I thought tram=streetcar≠cablecar

I agree, as do all citizens of San Francisco, where the true, street-level "Cable Cars climb halfway to the stars." Unfortunately the nomenclature is confusing elsewhere, as systems like ski lifts and aerial trams may also be labeled Cable Car. I like the unambiguous term used for these in Japan -- ropeway. But for those, I'm most familiar with the label of the first I ever rode (at Disneyland and the New York World's Fair), the Swiss Sky Ride.
posted by Rash at 9:53 AM on September 17, 2014


Tram is one of the more confusing terms in transportation. Basically the original meaning was mining railcars, so anything on rails is technically most true to that, but the shortened version of "aerial tramway" (a very old term which Portland did not invent) became quite entrenched in Europe. Conversely, the US used to primarily use "trolley" but that has been discontinued in favor of terms like light rail for anything but things like downtown tourist buses, and tram is gaining favor here for systems that are a mix of light rail or trolleybus.

The use of "cable car" for an aerial tramway, British English notwithstanding, has probably always been the most incorrect in all this fuzzy terminology. That really should refer primarily to a cable-driven trolley or tram system, whether or not it's on tires or rails. But as long as you understand that "tram" is a term that is not limited to ground or suspended transportation, you'll be fine.

If I have some time I may be moved to create a Venn diagram of all this. It's sort of fascinating.
posted by dhartung at 10:17 AM on September 17, 2014 [1 favorite]


New York *already* has an aerial tramway and has had one since the 70s. NY might even be considered something of a pioneer. Sylvester Stallone even saved it from some Eurotrash terrorists!


that being said, the proposed one does make a slight bit of sense, although I can see the expenses climb and as others have said, questions raised about how this is gilt for the new gilded Brooklyn coast.

Perhaps better some BRT or streetcars (a few new subway lines from Manhattan to Brooklyn and Queens and another Brooklyn-Queens subway would be best but utterly, utterly, prohibitively expensive)

Should it actually be built, not holding breath - it should link with the Roosevelt Island one.
posted by xetere at 10:29 AM on September 17, 2014 [1 favorite]


The first pic on that Portland gobytram.com web site appears to show a guy riding on the truck assembly, and another standing on a small platform just below.
posted by rocket88 at 10:35 AM on September 17, 2014


Sylvester Stallone even saved it from some Eurotrash terrorists!

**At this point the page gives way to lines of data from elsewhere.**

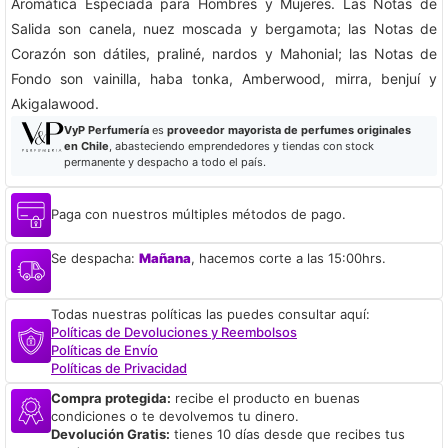
Aromática Especiada para Hombres y Mujeres. Las Notas de
Salida son canela, nuez moscada y bergamota; las Notas de
Corazón son dátiles, praliné, nardos y Mahonial; las Notas de
Fondo son vainilla, haba tonka, Amberwood, mirra, benjuí y
Akigalawood.
VyP Perfumería
es
proveedor mayorista de perfumes originales
en Chile
, abasteciendo emprendedores y tiendas con stock
permanente y despacho a todo el país.
Paga con nuestros múltiples métodos de pago.
Se despacha:
Mañana
, hacemos corte a las 15:00hrs.
Todas nuestras políticas las puedes consultar aquí:
Políticas de Devoluciones y Reembolsos
Políticas de Envío
Políticas de Privacidad
Compra protegida:
recibe el producto en buenas
condiciones o te devolvemos tu dinero.
Devolución Gratis:
tienes 10 días desde que recibes tus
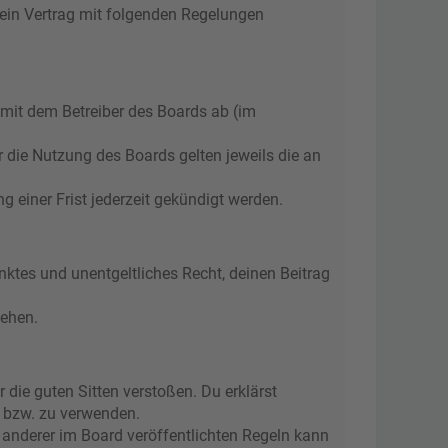
 ein Vertrag mit folgenden Regelungen
 mit dem Betreiber des Boards ab (im
r die Nutzung des Boards gelten jeweils die an
 einer Frist jederzeit gekündigt werden.
änktes und unentgeltliches Recht, deinen Beitrag
tehen.
r die guten Sitten verstoßen. Du erklärst
n bzw. zu verwenden.
anderer im Board veröffentlichten Regeln kann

Ahem, a certain Peter Parker, aka Spiderman, also saved it from some sort of unlikely mutant or other in one of the many Spyder-Man films.
posted by Mister_A at 10:44 AM on September 17, 2014 [2 favorites]

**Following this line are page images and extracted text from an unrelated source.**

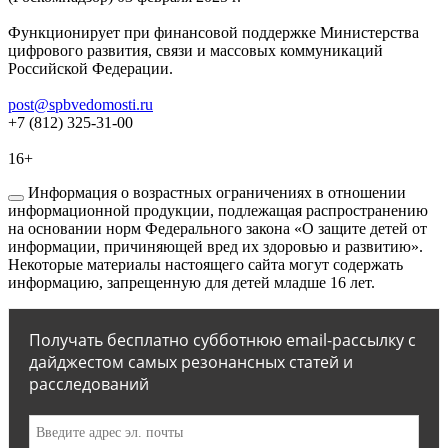
Функционирует при финансовой поддержке Министерства
цифрового развития, связи и массовых коммуникаций
Российской Федерации.
post@spbvedomosti.ru
+7 (812) 325-31-00
16+
Информация о возрастных ограничениях в отношении
информационной продукции, подлежащая распространению
на основании норм Федерального закона «О защите детей от
информации, причиняющей вред их здоровью и развитию».
Некоторые материалы настоящего сайта могут содержать
информацию, запрещенную для детей младше 16 лет.
Получать бесплатно субботнюю email-рассылку с
дайджестом самых резонансных статей и
расследований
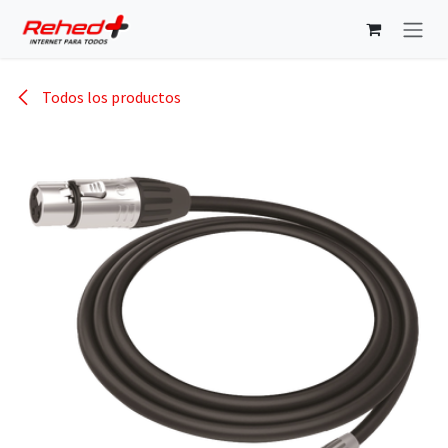
Ir al contenido
Todos los productos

And let us not forget Mt. Hood's Skiway.
posted by blueberry at 8:39 PM on September 17, 2014


I can't be the only one who, upon first reading this, imaged picturesque Ventian boats?

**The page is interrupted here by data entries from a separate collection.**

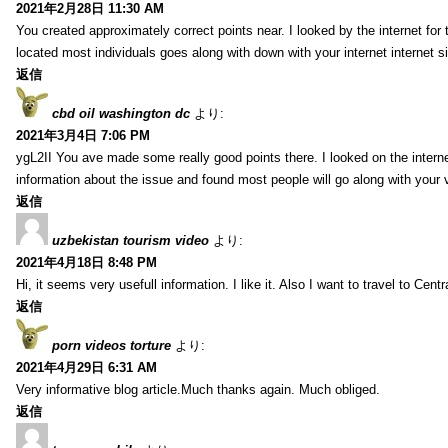
2021年2月28日 11:30 AM
You created approximately correct points near. I looked by the internet for
located most individuals goes along with down with your internet internet si
返信
cbd oil washington dc
より:
2021年3月4日 7:06 PM
ygL2II You ave made some really good points there. I looked on the internet
information about the issue and found most people will go along with your 
返信
uzbekistan tourism video
より:
2021年4月18日 8:48 PM
Hi, it seems very usefull information. I like it. Also I want to travel to Centr
返信
porn videos torture
より:
2021年4月29日 6:31 AM
Very informative blog article.Much thanks again. Much obliged.
返信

You know, aqueduct technology has been around for a long time and drawn canal boats can be a surprisingly efficient way of moving things about. Water doesn't get rusty or need to be spliced; the screech and squeak of cable-cars could be replaced by the lap of waves and the gentle clop of horses' hooves. Imagine our cities threaded by aerial canals; no mere pedestrian burgs but maritime metropoli. No longer would we crowd into taxis or stumble into subways; we would navigate to work, restfully reclining as we sail into port. It's got to be worth a try.
posted by Joe in Australia at 11:41 PM on September 17, 2014


The London Commuter Boat Service is indeed a very enjoyable way to get to work in the mornings (if you live by the river and also work by the river and don't live too far west)
posted by Just this guy, y'know at 2:15 AM on September 18, 2014


Or if it is CanalTech you want instead of river stuff, you could swim to work
posted by Just this guy, y'know at 2:16 AM on September 18, 2014


I wonder what happened to the Navy Pier tram idea in Chicago. Actually, a tram running from the train stations to points outside the immediate downtown area (Lincoln Park, Hyde Park) could be a good idea.